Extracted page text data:
═══
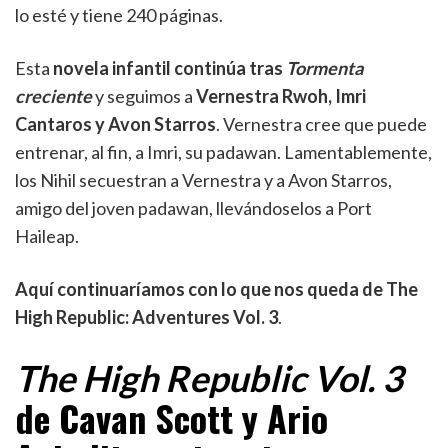
lo esté y tiene 240 páginas.
Esta
novela infantil continúa tras
Tormenta
creciente
y seguimos a
Vernestra Rwoh, Imri
Cantaros y Avon Starros
. Vernestra cree que puede
entrenar, al fin, a Imri, su padawan. Lamentablemente,
los Nihil secuestran a Vernestra y a Avon Starros,
amigo del joven padawan, llevándoselos a Port
Haileap.
Aquí continuaríamos con lo que nos queda de The
High Republic: Adventures Vol. 3
.
The High Republic Vol. 3
de Cavan Scott y Ario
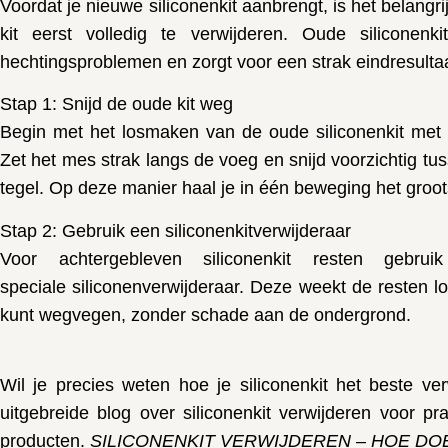
Voordat je nieuwe siliconenkit aanbrengt, is het belang
kit eerst volledig te verwijderen. Oude siliconenk
hechtingsproblemen en zorgt voor een strak eindresultaa
Stap 1: Snijd de oude kit weg
Begin met het losmaken van de oude siliconenkit met
Zet het mes strak langs de voeg en snijd voorzichtig tu
tegel. Op deze manier haal je in één beweging het groot
Stap 2: Gebruik een siliconenkitverwijderaar
Voor achtergebleven siliconenkit resten gebr
speciale
siliconenverwijderaar
. Deze weekt de resten l
kunt wegvegen, zonder schade aan de ondergrond.
Wil je precies weten hoe je siliconenkit het beste v
uitgebreide blog over siliconenkit verwijderen
voor pra
producten.
SILICONENKIT VERWIJDEREN – HOE DOE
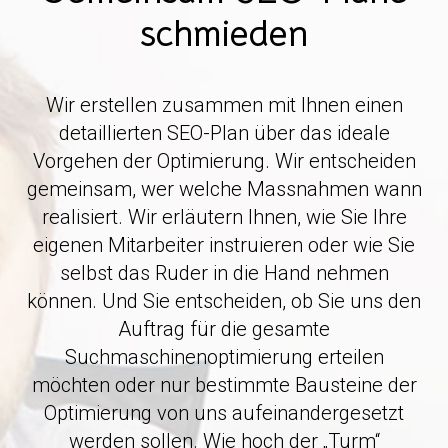
schmieden
Wir erstellen zusammen mit Ihnen einen
detaillierten SEO-Plan über das ideale
Vorgehen der Optimierung. Wir entscheiden
gemeinsam, wer welche Massnahmen wann
realisiert. Wir erläutern Ihnen, wie Sie Ihre
eigenen Mitarbeiter instruieren oder wie Sie
selbst das Ruder in die Hand nehmen
können. Und Sie entscheiden, ob Sie uns den
Auftrag für die gesamte
Suchmaschinenoptimierung erteilen
möchten oder nur bestimmte Bausteine der
Optimierung von uns aufeinandergesetzt
werden sollen. Wie hoch der „Turm“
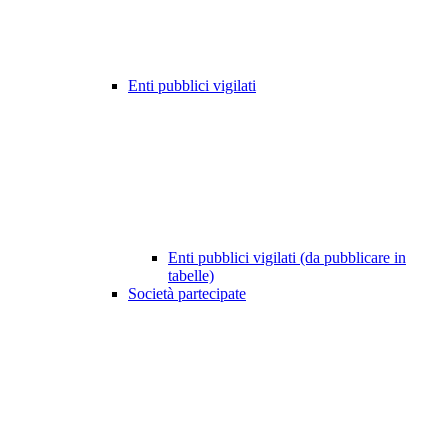
Enti pubblici vigilati
Enti pubblici vigilati (da pubblicare in
tabelle)
Società partecipate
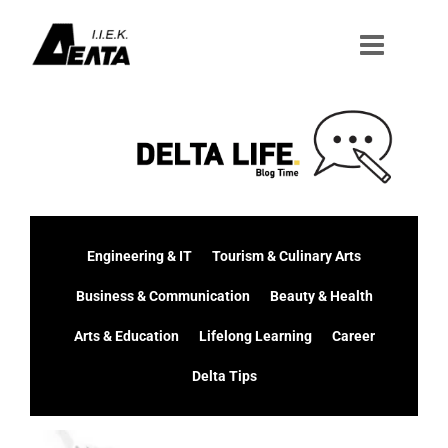
Μετάβαση
στο
περιεχόμενο
Engineering & IT
Tourism & Culinary Arts
Business & Communication
Beauty & Health
Arts & Education
Lifelong Learning
Career
Delta Tips
Προβολή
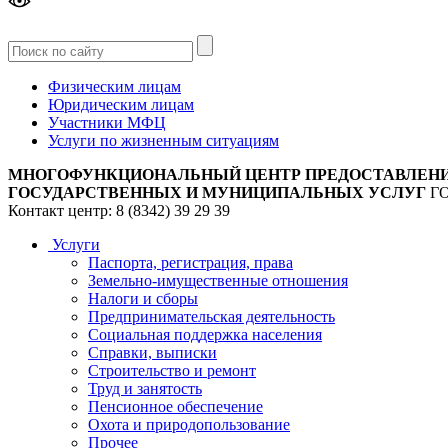
Версия
для слабовидящих
Физическим лицам
Юридическим лицам
Участники МФЦ
Услуги по жизненным ситуациям
МНОГОФУНКЦИОНАЛЬНЫЙ ЦЕНТР ПРЕДОСТАВЛЕН
ГОСУДАРСТВЕННЫХ И МУНИЦИПАЛЬНЫХ УСЛУГ
Г
Контакт центр: 8 (8342) 39 29 39
Услуги
Паспорта, регистрация, права
Земельно-имущественные отношения
Налоги и сборы
Предпринимательская деятельность
Социальная поддержка населения
Справки, выписки
Строительство и ремонт
Труд и занятость
Пенсионное обеспечение
Охота и природопользование
Прочее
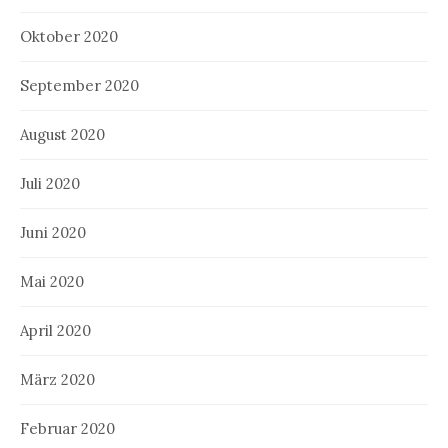
Oktober 2020
September 2020
August 2020
Juli 2020
Juni 2020
Mai 2020
April 2020
März 2020
Februar 2020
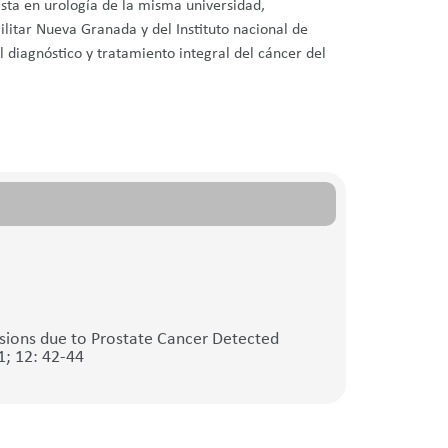
ista en urología de la misma universidad,
ilitar Nueva Granada y del Instituto nacional de
l diagnóstico y tratamiento integral del cáncer del
sions due to Prostate Cancer Detected
1; 12: 42-44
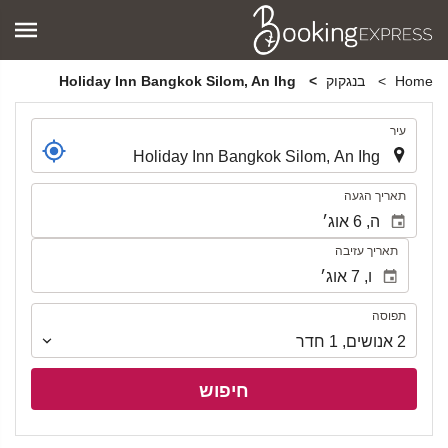
Home
בנגקוק
Holiday Inn Bangkok Silom, An Ihg
.
עיר
.
תאריך הגעה
תאריך עזיבה
תפוסה
תפוסה
2
אנושים
,
1
חדר
חיפוש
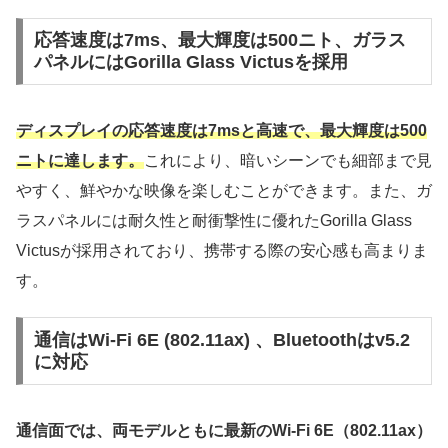
応答速度は7ms、最大輝度は500ニト、ガラス
パネルにはGorilla Glass Victusを採用
ディスプレイの応答速度は7msと高速で、最大輝度は500
ニトに達します。
これにより、暗いシーンでも細部まで見
やすく、鮮やかな映像を楽しむことができます。また、ガ
ラスパネルには耐久性と耐衝撃性に優れたGorilla Glass
Victusが採用されており、携帯する際の安心感も高まりま
す。
通信はWi-Fi 6E (802.11ax) 、Bluetoothはv5.2
に対応
通信面では、両モデルともに最新のWi-Fi 6E（802.11ax）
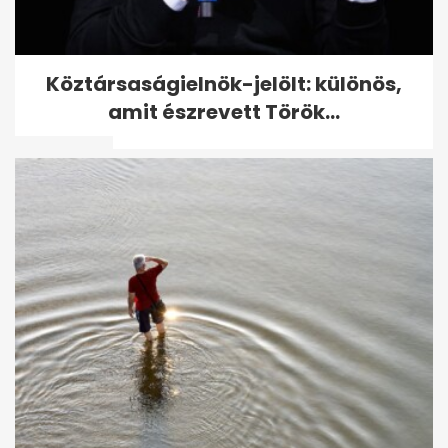
Ez a használt autó a
Köztársaságielnök-jelölt: különös,
statisztikák szerint 20 év felett
amit észrevett Török...
is tartós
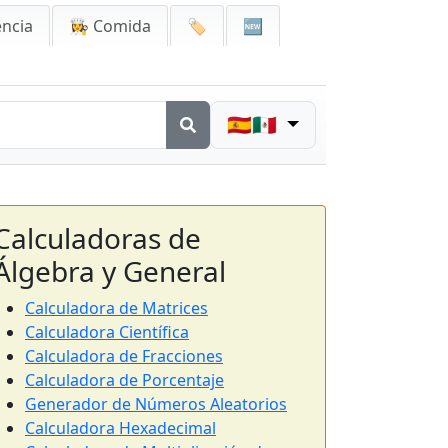
encia
👩‍🍳 Comida
🏷️
🆕
🇪🇸🇲🇽
Calculadoras de
Álgebra y General
Calculadora de Matrices
Calculadora Científica
Calculadora de Fracciones
Calculadora de Porcentaje
Generador de Números Aleatorios
Calculadora Hexadecimal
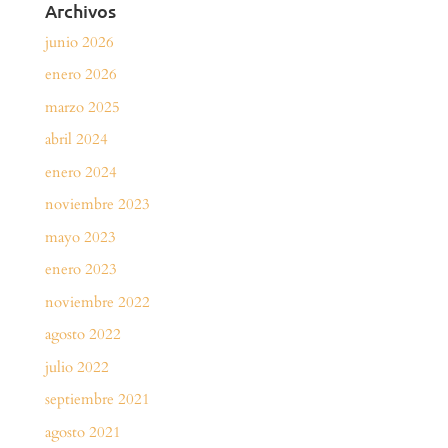
Archivos
junio 2026
enero 2026
marzo 2025
abril 2024
enero 2024
noviembre 2023
mayo 2023
enero 2023
noviembre 2022
agosto 2022
julio 2022
septiembre 2021
agosto 2021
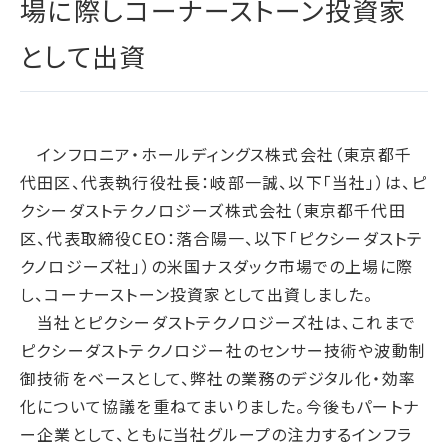
場に際しコーナーストーン投資家
腐敗防止ポリシー
B.LEAGUE応援サイト
JP
/
EN
イニシアチブへの賛同・
統合報告書
情報セキュリティ方針
キャレたんと探究学習
加盟/評価・認定
として出資
用語集
IRカレンダー
サイトポリシー
Me-pon
環境
IR資料室
プライバシーポリシー
環境マネジメント
株主・株式情報
SNSポリシー
気候変動
インフロニア・ホールディングス株式会社（東京都千
お問い合わせ
ディスクロージャーポリシー
代田区、代表執行役社長：岐部一誠、以下「当社」）は、ピ
循環経済
電子公告
クシーダストテクノロジーズ株式会社（東京都千代田
汚染防止
区、代表取締役CEO：落合陽一、以下「ピクシーダストテ
自然再興
クノロジーズ社」）の米国ナスダック市場での上場に際
生物多様性タイムライン
し、コーナーストーン投資家として出資しました。
水の安全保障
当社とピクシーダストテクノロジーズ社は、これまで
ピクシーダストテクノロジー社のセンサー技術や波動制
環境データ
御技術をベースとして、弊社の業務のデジタル化・効率
社会
化について協議を重ねてまいりました。今後もパートナ
人権尊重
ー企業として、ともに当社グループの注力するインフラ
═══
» **Instructions to follow**
Wherever the word "Imri" appears in the data, return the whole line.

» **Reply to the exercise**
Vernestra Rwoh, Imri
entrenar, al fin, a Imri, su padawan. Lamentablemente,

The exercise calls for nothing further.